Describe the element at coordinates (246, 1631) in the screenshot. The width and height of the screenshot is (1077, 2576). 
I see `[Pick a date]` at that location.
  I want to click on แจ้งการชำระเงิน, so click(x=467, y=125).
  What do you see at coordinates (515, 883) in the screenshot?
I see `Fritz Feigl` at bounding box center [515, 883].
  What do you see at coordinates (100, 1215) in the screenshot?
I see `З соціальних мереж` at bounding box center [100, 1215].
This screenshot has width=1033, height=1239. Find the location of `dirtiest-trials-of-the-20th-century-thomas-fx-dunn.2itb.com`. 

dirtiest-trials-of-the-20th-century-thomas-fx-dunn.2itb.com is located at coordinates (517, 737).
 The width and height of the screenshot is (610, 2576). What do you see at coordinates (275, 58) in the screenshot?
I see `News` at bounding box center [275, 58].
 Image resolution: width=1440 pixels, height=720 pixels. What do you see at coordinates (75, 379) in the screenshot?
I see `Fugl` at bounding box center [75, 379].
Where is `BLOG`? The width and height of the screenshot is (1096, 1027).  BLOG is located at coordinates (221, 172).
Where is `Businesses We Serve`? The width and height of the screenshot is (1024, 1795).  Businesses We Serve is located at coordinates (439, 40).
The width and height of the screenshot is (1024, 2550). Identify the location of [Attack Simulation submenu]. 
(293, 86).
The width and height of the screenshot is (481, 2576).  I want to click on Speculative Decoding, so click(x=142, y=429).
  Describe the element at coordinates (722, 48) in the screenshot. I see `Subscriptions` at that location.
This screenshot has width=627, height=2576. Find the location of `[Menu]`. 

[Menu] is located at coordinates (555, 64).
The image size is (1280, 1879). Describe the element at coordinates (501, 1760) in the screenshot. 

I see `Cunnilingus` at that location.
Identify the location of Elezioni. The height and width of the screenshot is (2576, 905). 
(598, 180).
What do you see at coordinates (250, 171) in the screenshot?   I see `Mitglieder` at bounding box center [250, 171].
----
• **Directions**: The records above should be reproduced in full, exactly as they read.

• **Response to this exercise**:
Describe the element at coordinates (246, 1631) in the screenshot. The width and height of the screenshot is (1077, 2576). 
I see `[Pick a date]` at that location.
  I want to click on แจ้งการชำระเงิน, so click(x=467, y=125).
  What do you see at coordinates (515, 883) in the screenshot?
I see `Fritz Feigl` at bounding box center [515, 883].
  What do you see at coordinates (100, 1215) in the screenshot?
I see `З соціальних мереж` at bounding box center [100, 1215].
This screenshot has width=1033, height=1239. Find the location of `dirtiest-trials-of-the-20th-century-thomas-fx-dunn.2itb.com`. 

dirtiest-trials-of-the-20th-century-thomas-fx-dunn.2itb.com is located at coordinates (517, 737).
 The width and height of the screenshot is (610, 2576). What do you see at coordinates (275, 58) in the screenshot?
I see `News` at bounding box center [275, 58].
 Image resolution: width=1440 pixels, height=720 pixels. What do you see at coordinates (75, 379) in the screenshot?
I see `Fugl` at bounding box center [75, 379].
Where is `BLOG`? The width and height of the screenshot is (1096, 1027).  BLOG is located at coordinates (221, 172).
Where is `Businesses We Serve`? The width and height of the screenshot is (1024, 1795).  Businesses We Serve is located at coordinates (439, 40).
The width and height of the screenshot is (1024, 2550). Identify the location of [Attack Simulation submenu]. 
(293, 86).
The width and height of the screenshot is (481, 2576).  I want to click on Speculative Decoding, so click(x=142, y=429).
  Describe the element at coordinates (722, 48) in the screenshot. I see `Subscriptions` at that location.
This screenshot has width=627, height=2576. Find the location of `[Menu]`. 

[Menu] is located at coordinates (555, 64).
The image size is (1280, 1879). Describe the element at coordinates (501, 1760) in the screenshot. 

I see `Cunnilingus` at that location.
Identify the location of Elezioni. The height and width of the screenshot is (2576, 905). 
(598, 180).
What do you see at coordinates (250, 171) in the screenshot?   I see `Mitglieder` at bounding box center [250, 171].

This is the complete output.